"What did you think of it?"
"Nothin'," said this renegade, with astounding callousness, bending himself to the top; it was warranted to spin five minutes at a stretch, and when he had got it started, and was timing it by my watch, he felt his mind released from cares enough to volunteer indulgently: "Father's got a big photograph of it in his office. It's all yellow and fly-specky, because it's so old, you know. I guess it's 'most as old as father—or maybe you."
"Doesn't your father ever tell you about him—what a great man he was, and all?"
"Nope."
"What!" said I, then, unable to believe my ears. "Doesn't he ever talk to you about Governor Gwynne? Doesn't anybody ever tell you to remember that you're a Gwynne?" The top was reeling to its fall, and he was very busy, and, as I could see, justifiably annoyed at my persistence, but this question caused him to look up sharply with the quick suspicion of his twelve years.
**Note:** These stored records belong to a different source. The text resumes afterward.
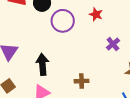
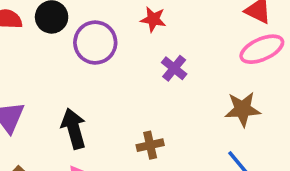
purple cross: (113, 44) -> (174, 68), moved

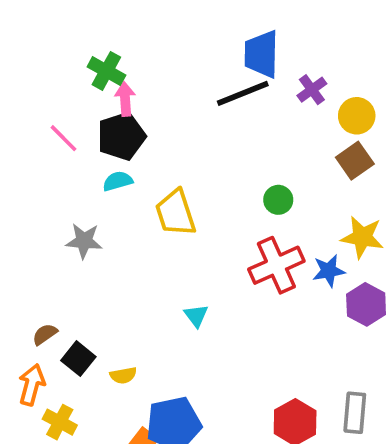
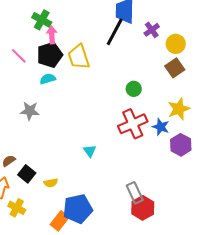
black line: (243, 93) -> (115, 32), turned -40
yellow trapezoid: (176, 213) -> (79, 57), moved
yellow star: (362, 237) -> (179, 109), turned -30
blue star: (329, 271) -> (161, 127), turned 30
gray rectangle: (355, 413) -> (135, 193), moved, turned -30

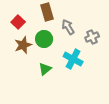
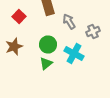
green circle: (44, 39) -> (48, 44), moved
brown star: (23, 45) -> (14, 46), moved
"Aw, you're in fun!" he said, eying me shrewdly. "Father wouldn't talk guff like that! And anyway my name's Peters—Gwynne's just my given name—so it wouldn't be true, see?" Guff like that! These were his sacrilegious words. Nothing could have more stingingly brought home to me the lapse of years, or better illustrated the changes in men's minds. And I might here insert some valuable reflections on the vanity of human achievement, and the hollow and transitory character of fame, if I were not uneasily conscious that Governor Gwynne's renown, even in his heyday, was not of a kind to fill the four corners of the universe; it was only in the opinion of his family that it reached those magnificent proportions. Now he and his deeds are forgotten, even by them; the fires are all dead on that fantastic altar which the Gwynnes tended for so many years with so much misplaced zeal. It is not likely, I think, that little Gwynne will ever be troubled by the problems confronting his father in March of the year of Grace, 1883.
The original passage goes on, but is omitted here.